Document layout detection data:
[Start of Attachment]
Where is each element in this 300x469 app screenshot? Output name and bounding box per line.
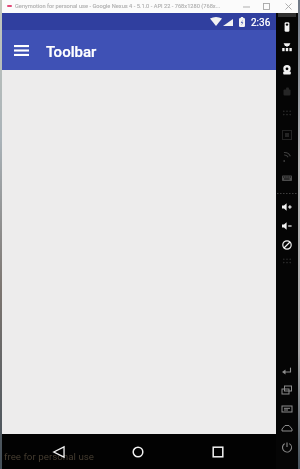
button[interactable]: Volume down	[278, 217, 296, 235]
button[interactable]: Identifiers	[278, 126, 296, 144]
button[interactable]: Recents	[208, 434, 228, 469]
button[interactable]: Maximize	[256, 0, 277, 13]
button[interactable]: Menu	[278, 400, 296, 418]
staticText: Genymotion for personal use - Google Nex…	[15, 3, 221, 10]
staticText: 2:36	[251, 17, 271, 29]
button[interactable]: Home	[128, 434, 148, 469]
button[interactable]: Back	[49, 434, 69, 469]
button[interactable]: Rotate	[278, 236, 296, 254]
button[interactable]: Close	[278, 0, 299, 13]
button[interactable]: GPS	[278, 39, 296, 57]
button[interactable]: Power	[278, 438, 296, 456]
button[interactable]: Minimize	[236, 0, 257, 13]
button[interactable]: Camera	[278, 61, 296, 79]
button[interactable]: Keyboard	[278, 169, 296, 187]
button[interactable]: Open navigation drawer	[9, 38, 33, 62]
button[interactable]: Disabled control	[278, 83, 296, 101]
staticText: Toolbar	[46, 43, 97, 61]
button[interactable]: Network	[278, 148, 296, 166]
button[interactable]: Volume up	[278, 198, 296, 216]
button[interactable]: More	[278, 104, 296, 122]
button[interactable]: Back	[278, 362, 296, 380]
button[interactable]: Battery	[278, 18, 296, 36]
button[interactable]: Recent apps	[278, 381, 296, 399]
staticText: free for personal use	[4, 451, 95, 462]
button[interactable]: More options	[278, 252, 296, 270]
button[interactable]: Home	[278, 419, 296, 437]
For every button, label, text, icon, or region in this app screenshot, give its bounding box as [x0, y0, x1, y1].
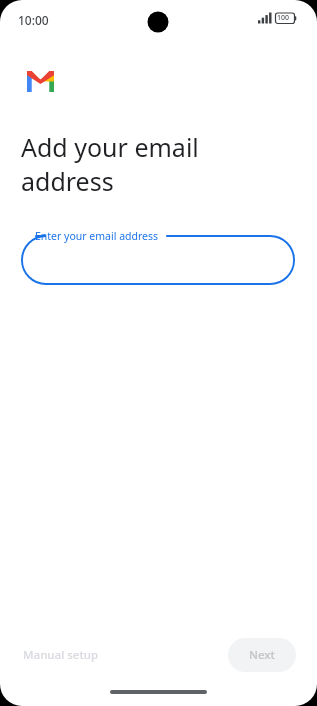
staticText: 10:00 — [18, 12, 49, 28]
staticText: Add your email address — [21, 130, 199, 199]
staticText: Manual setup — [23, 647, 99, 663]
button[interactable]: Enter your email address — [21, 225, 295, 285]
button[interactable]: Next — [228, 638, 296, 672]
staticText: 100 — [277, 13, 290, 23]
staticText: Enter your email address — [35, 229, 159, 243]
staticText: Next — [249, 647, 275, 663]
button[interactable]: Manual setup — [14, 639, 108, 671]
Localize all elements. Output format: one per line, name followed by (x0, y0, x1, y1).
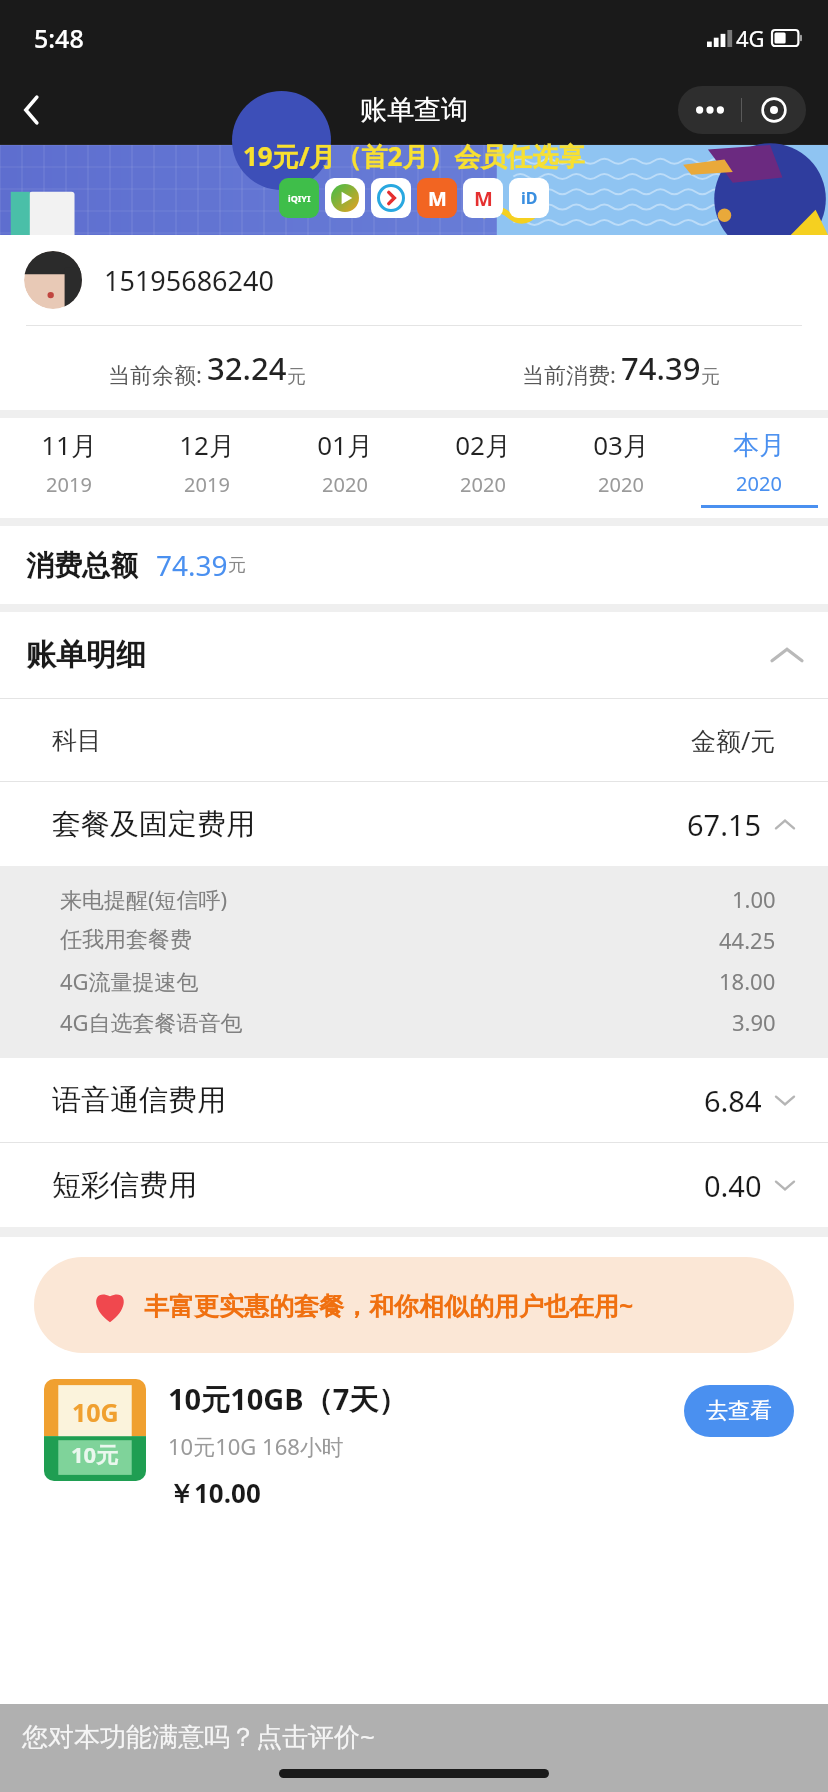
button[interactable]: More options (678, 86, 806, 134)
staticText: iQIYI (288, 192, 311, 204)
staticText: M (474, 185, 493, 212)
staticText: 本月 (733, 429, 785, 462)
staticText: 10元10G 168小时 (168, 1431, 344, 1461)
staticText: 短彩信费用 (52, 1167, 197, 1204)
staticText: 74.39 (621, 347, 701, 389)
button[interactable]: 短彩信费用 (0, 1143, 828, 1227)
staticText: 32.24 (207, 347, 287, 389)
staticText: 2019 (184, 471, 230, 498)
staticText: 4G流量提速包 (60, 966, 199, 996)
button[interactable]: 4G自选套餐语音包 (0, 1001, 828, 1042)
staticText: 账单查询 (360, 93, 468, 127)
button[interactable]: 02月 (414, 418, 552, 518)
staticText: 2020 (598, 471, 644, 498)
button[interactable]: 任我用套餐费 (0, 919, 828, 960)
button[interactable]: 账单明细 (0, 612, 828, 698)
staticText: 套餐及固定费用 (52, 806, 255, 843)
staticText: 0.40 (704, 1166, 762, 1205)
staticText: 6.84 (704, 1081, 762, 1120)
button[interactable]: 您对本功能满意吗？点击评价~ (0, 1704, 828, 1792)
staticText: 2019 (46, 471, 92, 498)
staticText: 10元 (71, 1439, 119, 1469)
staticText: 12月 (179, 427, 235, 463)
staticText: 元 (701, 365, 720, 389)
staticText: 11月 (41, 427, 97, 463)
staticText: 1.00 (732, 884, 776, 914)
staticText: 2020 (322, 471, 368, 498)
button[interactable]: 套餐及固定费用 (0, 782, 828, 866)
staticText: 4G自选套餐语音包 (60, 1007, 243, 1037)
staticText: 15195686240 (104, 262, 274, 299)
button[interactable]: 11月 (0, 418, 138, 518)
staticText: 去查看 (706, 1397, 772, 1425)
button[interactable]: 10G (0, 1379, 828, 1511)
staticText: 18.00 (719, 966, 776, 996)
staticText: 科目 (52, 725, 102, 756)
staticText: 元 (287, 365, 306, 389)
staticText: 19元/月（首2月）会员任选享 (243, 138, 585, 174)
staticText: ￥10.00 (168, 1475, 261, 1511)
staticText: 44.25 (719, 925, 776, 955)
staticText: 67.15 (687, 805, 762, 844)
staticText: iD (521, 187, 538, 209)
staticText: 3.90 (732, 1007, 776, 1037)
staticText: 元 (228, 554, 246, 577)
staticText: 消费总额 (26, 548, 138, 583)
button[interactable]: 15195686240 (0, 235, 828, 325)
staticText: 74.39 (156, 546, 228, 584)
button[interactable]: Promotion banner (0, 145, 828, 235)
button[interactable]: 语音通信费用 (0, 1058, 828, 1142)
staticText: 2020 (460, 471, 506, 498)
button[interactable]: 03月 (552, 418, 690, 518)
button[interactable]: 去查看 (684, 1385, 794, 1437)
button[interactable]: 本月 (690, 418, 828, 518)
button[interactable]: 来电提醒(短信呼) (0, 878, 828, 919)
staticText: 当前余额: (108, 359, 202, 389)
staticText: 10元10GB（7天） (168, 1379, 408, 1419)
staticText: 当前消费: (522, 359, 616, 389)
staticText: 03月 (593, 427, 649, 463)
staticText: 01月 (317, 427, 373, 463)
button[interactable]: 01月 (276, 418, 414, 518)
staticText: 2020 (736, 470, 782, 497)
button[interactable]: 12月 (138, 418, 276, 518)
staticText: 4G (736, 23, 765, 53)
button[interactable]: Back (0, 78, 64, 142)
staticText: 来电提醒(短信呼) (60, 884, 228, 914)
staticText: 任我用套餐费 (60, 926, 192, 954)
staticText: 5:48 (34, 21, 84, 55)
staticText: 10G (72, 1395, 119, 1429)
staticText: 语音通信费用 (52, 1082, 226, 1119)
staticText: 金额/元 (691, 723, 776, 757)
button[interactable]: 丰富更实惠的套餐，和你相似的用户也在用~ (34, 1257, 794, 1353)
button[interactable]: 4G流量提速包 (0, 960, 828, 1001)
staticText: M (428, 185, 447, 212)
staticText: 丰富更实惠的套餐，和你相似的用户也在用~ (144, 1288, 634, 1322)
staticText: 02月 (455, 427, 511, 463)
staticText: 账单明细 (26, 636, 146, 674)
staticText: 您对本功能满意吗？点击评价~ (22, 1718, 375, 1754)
[End of Attachment]
• **Work required**
Copy every record exactly, but skip the pictures.

• **Response to the task**
Where is each element in this 300x469 app screenshot? Output name and bounding box per line.
button[interactable]: Volume down	[278, 217, 296, 235]
button[interactable]: Identifiers	[278, 126, 296, 144]
button[interactable]: Recents	[208, 434, 228, 469]
button[interactable]: Maximize	[256, 0, 277, 13]
button[interactable]: Menu	[278, 400, 296, 418]
staticText: Genymotion for personal use - Google Nex…	[15, 3, 221, 10]
staticText: 2:36	[251, 17, 271, 29]
button[interactable]: Home	[128, 434, 148, 469]
button[interactable]: Back	[49, 434, 69, 469]
button[interactable]: Rotate	[278, 236, 296, 254]
button[interactable]: Close	[278, 0, 299, 13]
button[interactable]: GPS	[278, 39, 296, 57]
button[interactable]: Power	[278, 438, 296, 456]
button[interactable]: Minimize	[236, 0, 257, 13]
button[interactable]: Camera	[278, 61, 296, 79]
button[interactable]: Keyboard	[278, 169, 296, 187]
button[interactable]: Open navigation drawer	[9, 38, 33, 62]
button[interactable]: Disabled control	[278, 83, 296, 101]
staticText: Toolbar	[46, 43, 97, 61]
button[interactable]: Network	[278, 148, 296, 166]
button[interactable]: Volume up	[278, 198, 296, 216]
button[interactable]: More	[278, 104, 296, 122]
button[interactable]: Back	[278, 362, 296, 380]
button[interactable]: Battery	[278, 18, 296, 36]
button[interactable]: Recent apps	[278, 381, 296, 399]
staticText: free for personal use	[4, 451, 95, 462]
button[interactable]: More options	[278, 252, 296, 270]
button[interactable]: Home	[278, 419, 296, 437]
For every button, label, text, icon, or region in this app screenshot, give its bounding box as [x0, y0, x1, y1].
staticText: 10:00 — [18, 12, 49, 28]
staticText: Add your email address — [21, 130, 199, 199]
staticText: Manual setup — [23, 647, 99, 663]
button[interactable]: Enter your email address — [21, 225, 295, 285]
button[interactable]: Next — [228, 638, 296, 672]
staticText: 100 — [277, 13, 290, 23]
staticText: Enter your email address — [35, 229, 159, 243]
staticText: Next — [249, 647, 275, 663]
button[interactable]: Manual setup — [14, 639, 108, 671]
Localize all elements. Output format: one per line, name followed by (x0, y0, x1, y1).
button[interactable]: More options (678, 86, 806, 134)
staticText: iQIYI (288, 192, 311, 204)
staticText: M (474, 185, 493, 212)
staticText: 本月 (733, 429, 785, 462)
staticText: 10元10G 168小时 (168, 1431, 344, 1461)
staticText: 短彩信费用 (52, 1167, 197, 1204)
staticText: 74.39 (621, 347, 701, 389)
button[interactable]: 短彩信费用 (0, 1143, 828, 1227)
staticText: 32.24 (207, 347, 287, 389)
staticText: 2019 (184, 471, 230, 498)
staticText: 4G流量提速包 (60, 966, 199, 996)
button[interactable]: 4G自选套餐语音包 (0, 1001, 828, 1042)
staticText: 账单查询 (360, 93, 468, 127)
button[interactable]: 02月 (414, 418, 552, 518)
staticText: 2020 (598, 471, 644, 498)
button[interactable]: 任我用套餐费 (0, 919, 828, 960)
button[interactable]: 账单明细 (0, 612, 828, 698)
staticText: 套餐及固定费用 (52, 806, 255, 843)
staticText: 0.40 (704, 1166, 762, 1205)
staticText: 6.84 (704, 1081, 762, 1120)
button[interactable]: 您对本功能满意吗？点击评价~ (0, 1704, 828, 1792)
staticText: 2019 (46, 471, 92, 498)
staticText: 10元 (71, 1439, 119, 1469)
staticText: 12月 (179, 427, 235, 463)
staticText: 元 (701, 365, 720, 389)
staticText: 11月 (41, 427, 97, 463)
staticText: 1.00 (732, 884, 776, 914)
staticText: 2020 (322, 471, 368, 498)
button[interactable]: 套餐及固定费用 (0, 782, 828, 866)
staticText: 4G自选套餐语音包 (60, 1007, 243, 1037)
staticText: 15195686240 (104, 262, 274, 299)
button[interactable]: 11月 (0, 418, 138, 518)
staticText: 去查看 (706, 1397, 772, 1425)
button[interactable]: 10G (0, 1379, 828, 1511)
staticText: 18.00 (719, 966, 776, 996)
staticText: 科目 (52, 725, 102, 756)
staticText: 元 (287, 365, 306, 389)
staticText: 19元/月（首2月）会员任选享 (243, 138, 585, 174)
staticText: ￥10.00 (168, 1475, 261, 1511)
staticText: 44.25 (719, 925, 776, 955)
staticText: 67.15 (687, 805, 762, 844)
staticText: iD (521, 187, 538, 209)
staticText: 3.90 (732, 1007, 776, 1037)
staticText: 元 (228, 554, 246, 577)
staticText: 消费总额 (26, 548, 138, 583)
button[interactable]: 15195686240 (0, 235, 828, 325)
staticText: 74.39 (156, 546, 228, 584)
button[interactable]: Promotion banner (0, 145, 828, 235)
button[interactable]: 语音通信费用 (0, 1058, 828, 1142)
staticText: 2020 (460, 471, 506, 498)
button[interactable]: 03月 (552, 418, 690, 518)
button[interactable]: 去查看 (684, 1385, 794, 1437)
button[interactable]: 本月 (690, 418, 828, 518)
button[interactable]: 来电提醒(短信呼) (0, 878, 828, 919)
staticText: 当前余额: (108, 359, 202, 389)
staticText: 10元10GB（7天） (168, 1379, 408, 1419)
staticText: 当前消费: (522, 359, 616, 389)
staticText: 03月 (593, 427, 649, 463)
staticText: 01月 (317, 427, 373, 463)
button[interactable]: 01月 (276, 418, 414, 518)
staticText: 2020 (736, 470, 782, 497)
button[interactable]: 12月 (138, 418, 276, 518)
staticText: 4G (736, 23, 765, 53)
button[interactable]: Back (0, 78, 64, 142)
staticText: 来电提醒(短信呼) (60, 884, 228, 914)
staticText: 任我用套餐费 (60, 926, 192, 954)
staticText: 5:48 (34, 21, 84, 55)
staticText: 10G (72, 1395, 119, 1429)
staticText: 语音通信费用 (52, 1082, 226, 1119)
staticText: 金额/元 (691, 723, 776, 757)
button[interactable]: 丰富更实惠的套餐，和你相似的用户也在用~ (34, 1257, 794, 1353)
button[interactable]: 4G流量提速包 (0, 960, 828, 1001)
staticText: M (428, 185, 447, 212)
staticText: 丰富更实惠的套餐，和你相似的用户也在用~ (144, 1288, 634, 1322)
staticText: 02月 (455, 427, 511, 463)
staticText: 账单明细 (26, 636, 146, 674)
staticText: 您对本功能满意吗？点击评价~ (22, 1718, 375, 1754)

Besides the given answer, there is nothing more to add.